I have seen and dealt with many issues because of being Latino, I have also learned to utilize my gift of two languages. I have learned to not fight with everyone I see, but instead make friends with them and learn everything you can. Don’t judge your peers, colleague, and co-workers, instead judge yourself on how you are moving ahead and what you are doing to get there without stepping on anyone. Yah…sometimes you have to claw your way to the top…but you know what…you can do it with style, professionalism and still…still have the respect from all those you beat to the top. And the best part of doing it with dignity is that you did will enjoy it a lot more.

Being Latino is not easy, being anyone is not easy, but being yourself should be the easiest thing you can be.

I worked hard and I am still working hard, my goal is to retire like my father at age 55…it seems impossible at the moment with the whole economy as we see it now, August 2011. But all we can do is ride the wave and do our best to keep afloat, because financial world doesn’t see the color of your skin, they only see the color of you money. So the rich could get richer, but they can also loose a lot more than the poor.

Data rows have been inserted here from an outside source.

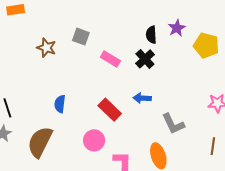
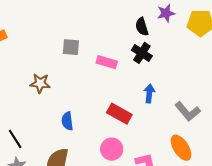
purple star: (177, 28) -> (166, 13), turned 30
brown star: (46, 48) -> (40, 83), moved
blue arrow: (142, 98) -> (149, 93), turned 108

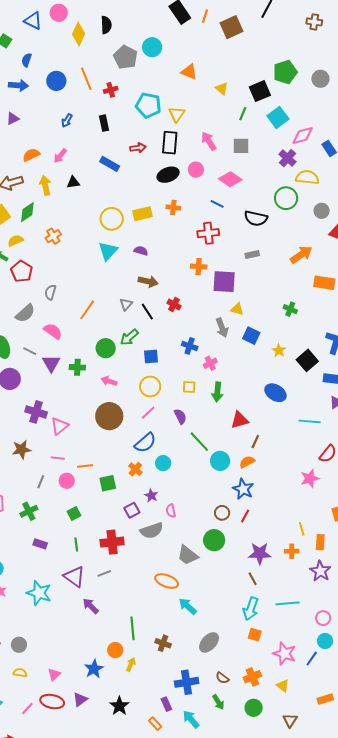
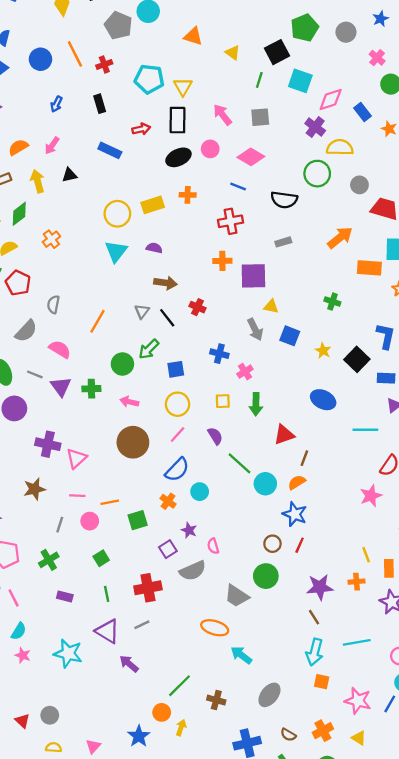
cyan square: (278, 117) -> (300, 81), turned -30
green line: (132, 628) -> (180, 686), turned 55

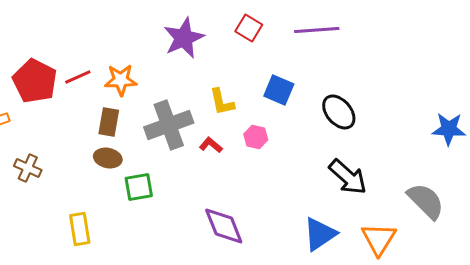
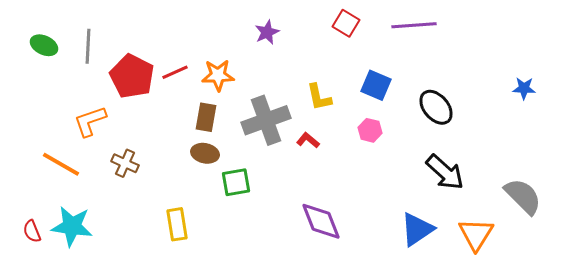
purple star: (184, 38) -> (267, 32), moved, size x0.6
blue star: (449, 129) -> (524, 88), moved, size x0.7
pink hexagon: (256, 137) -> (370, 130), moved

You know things get associated to each race and it’s unfortunate, and it’s not something new, its being around well for a long time. I mean I married a Latino woman, thinking I should, they are this and they are that. At first I wanted to marry a white women, sounds funny, not sure why, maybe because my first happen to be white and she was pretty awesome…older, gorgeous…oh well…so maybe that’s the reason I thought about it and the funny thing is that I had a whole image on the woman I would marry, long blondish hair, full lips, about 5’ 5” or so, white complexion and I ended up marrying a woman with very short hair, small thin lips, about 5’7”, light brown and well Mexican…funny how things turn out. But experiencing all the relationships I had seen through, I have seen through friends and read articles on and stories on, it all started to look like there was just a lot of drama…with any type of women or man for that matter…so whether I had married a white woman or Mexican, I guess it would not have mattered. I have heard it s sort of difficult to marry into a different culture and sometimes beliefs or life style clash…so either or…at some point everyone is in same boat. I don’t know, I still see it all around me…and sometimes I think it starts all when they are kids…because 2 years and 9 years and 18 years and 40 years all have issues, drama and well heck you can’t get away from it. Look around…the drama you see at work, if you look close enough it almost seems like you were back in High School…hmmm. Anyhow, I have to say that it’s tough all around and we need to brush off what we can and move forward, maybe not necessarily “On”, but “Forward”.

My Perspective:
Don’t label, don’t allow others to label you and if they do, brush it off. Stay your course on what you would like to do with your life and with small steps you will get there…you have to believe. Simply giving into the labeling should not be an option. Yes you will come across huge obstacles, people will put you down, and you will probably hear the word “No” a lot, but you known what, with each no there is a closer chance that a yes will come about and you know what…more than likely it’s the one :”Yes” you have been waiting for. I worked hard in my profession for nearly 20 years…and each company before would not really see or appreciate the potential I had…the company I am with now…truly appreciate what I can do and what I do for the company. I have reach my peak performance I am at my prime…it took me a whole lot of work, sweat, blood and pain, but I am slowly getting there, on course to where I want to be….it isn’t being rich, simply want to live comfortably, and provide my children with the college education they deserve without all the pain I went through. Of course I will teach them humbleness and righteousness, I will do my best to provide them with the tools they will need to be good contributors to society…and guess what I am Latino…I am a man…thanks for reading.